* **What you will do**
Each record should be copied exactly into the answer, and no picture should go with it.

◇ ◇ ◇ ◇ ◇ ◇ ◇

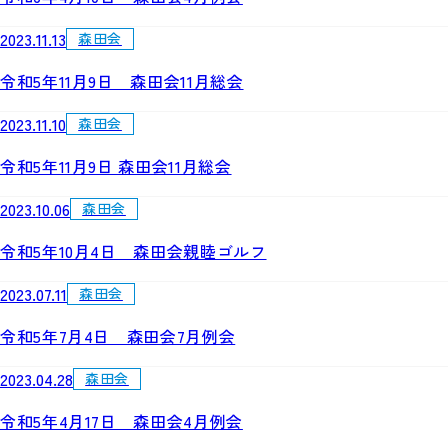
2023.11.13
森田会
令和5年11月9日 森田会11月総会
2023.11.10
森田会
令和5年11月9日 森田会11月総会
2023.10.06
森田会
令和5年10月4日 森田会親睦ゴルフ
2023.07.11
森田会
令和5年7月4日 森田会7月例会
2023.04.28
森田会
令和5年4月17日 森田会4月例会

◇ ◇ ◇ ◇ ◇ ◇ ◇

* **Exercise answer**
2023.11.13
森田会
令和5年11月9日 森田会11月総会
2023.11.10
森田会
令和5年11月9日 森田会11月総会
2023.10.06
森田会
令和5年10月4日 森田会親睦ゴルフ
2023.07.11
森田会
令和5年7月4日 森田会7月例会
2023.04.28
森田会
令和5年4月17日 森田会4月例会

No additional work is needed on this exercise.